و فى رواية لاحمد: فَقَالَ رَسُوْلُ اللهِ ص: تُسَمُّوْنَ قَاتِلَكُمْ ثُمَّ تَحْلِفُوْنَ عَلَيْهِ خَمْسِيْنَ يَمِيْنًا، ثُمَّ نُسَلّمُهُ. و فى رواية متفق عليها، وَ قَالَ لَهُمْ: تَأْتُوْنَ بِاْلبَيّنَةِ عَلَى مَنْ قَتَلَهُ. قَالُوْا: مَا لَنَا مِنْ بَيّنَةٍ. قَالَ: فَيَحْلِفُوْنَ: قَالُوْا: لاَ نَرْضَى بِاَيْمَانِ اْليَهُوْدِ. فَكَرِهَ رَسُوْلُ اللهِ ص اَنْ يُطَلَّ دَمُهُ، فَوَدَاهُ بِمِائَةٍ مِنْ اِبِلِ الصَّدَقَةِ.

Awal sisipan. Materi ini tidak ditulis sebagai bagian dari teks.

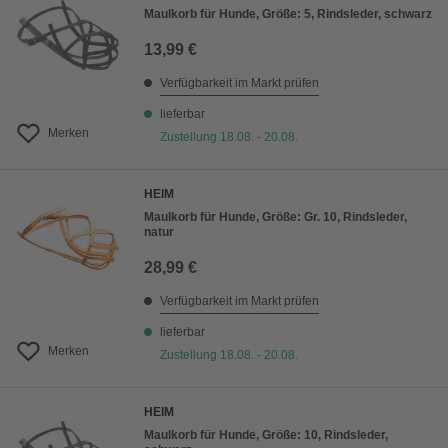
Maulkorb für Hunde, Größe: 5, Rindsleder, schwarz
13,99 €
Verfügbarkeit im Markt prüfen
lieferbar
Merken
Zustellung 18.08. - 20.08.
HEIM
Maulkorb für Hunde, Größe: Gr. 10, Rindsleder,
natur
28,99 €
Verfügbarkeit im Markt prüfen
lieferbar
Merken
Zustellung 18.08. - 20.08.
HEIM
Maulkorb für Hunde, Größe: 10, Rindsleder,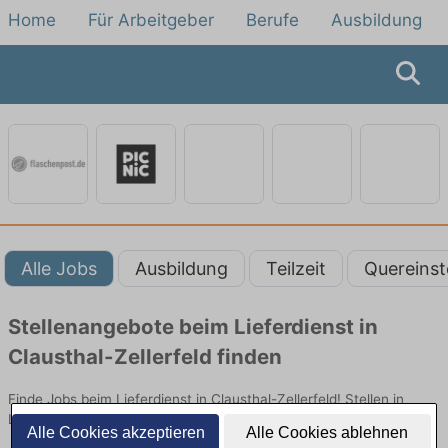
Home
Für Arbeitgeber
Berufe
Ausbildung
Alle Jobs
Ausbildung
Teilzeit
Quereinst
Stellenangebote beim Lieferdienst in
Clausthal-Zellerfeld finden
Finde Jobs beim Lieferdienst in Clausthal-Zellerfeld! Stellen in
Logistik. Jetzt bewerben!
Alle Cookies akzeptieren
Alle Cookies ablehnen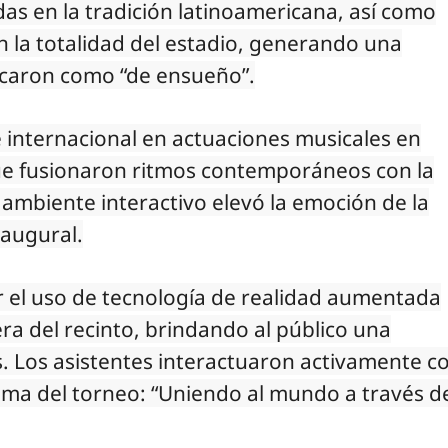
as en la tradición latinoamericana, así como
n la totalidad del estadio, generando una
ficaron como “de ensueño”.
 internacional en actuaciones musicales en
que fusionaron ritmos contemporáneos con la
 ambiente interactivo elevó la emoción de la
naugural.
 el uso de tecnología de realidad aumentada
ra del recinto, brindando al público una
s. Los asistentes interactuaron activamente c
ema del torneo: “Uniendo al mundo a través d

Dan dalam lafadh lain oleh Imam Ahmad (dikatakan), “Kemudian Rasulullah SAW bersabda, “Kamu boleh menyebut nama pembunuh (yang kamu tuduh), kemudian lima puluh orang darikamu bersumpah bahwa yang membunuh adalah orang tersebut, maka aku akan menyerahkan pembunuh itu”. Dan dalam riwayat lain yang disepakati oleh Ahmad, Bukhari dan Muslim (dikatakan) : Kemudian Nabi SAW bersabda kepada mereka, “Kamu harus bisa mendatangkan bukti atas orang yang (kamu tuduh) membunuhnya itu”. Mereka menjawab, “Kami tidak mempunyai bukti”. Nabi SAW bersabda, “Jika begitu mereka (orang-orang Yahudi) akan bersumpah”. Mereka menjawab, “Kami tidak rela dengan sumpahnya orang-orang Yahudi”. Kemudian Rasulullah SAW tidak menyukai tersia-sianya darah korban. Lalu beliau memberikan diyatnya sejumlah 100 ekor unta dari unta sedeqah.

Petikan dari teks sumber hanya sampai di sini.